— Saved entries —
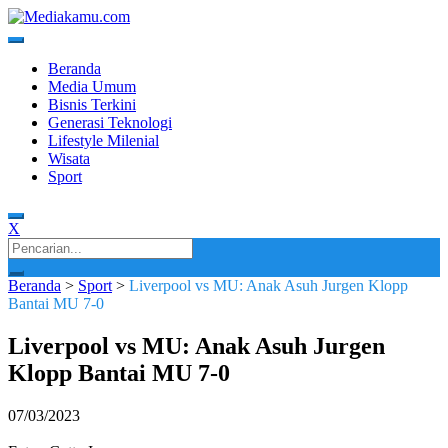
Skip
to
content
Media Terkini untuk Generasi Milenial!
MEDIAKAMU.com
Beranda
Media Umum
Bisnis Terkini
Generasi Teknologi
Lifestyle Milenial
Wisata
Sport
X
Search
for:
Beranda
>
Sport
>
Liverpool vs MU: Anak Asuh Jurgen Klopp
Bantai MU 7-0
Liverpool vs MU: Anak Asuh Jurgen
Klopp Bantai MU 7-0
07/03/2023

— EXERCISE —
Copy exactly the lines from the one containing "Lifestyle Milenial" through the last line of the records, both included, and nothing else.

— EXERCISE RESULT —
Lifestyle Milenial
Wisata
Sport
X
Search
for:
Beranda
>
Sport
>
Liverpool vs MU: Anak Asuh Jurgen Klopp
Bantai MU 7-0
Liverpool vs MU: Anak Asuh Jurgen
Klopp Bantai MU 7-0
07/03/2023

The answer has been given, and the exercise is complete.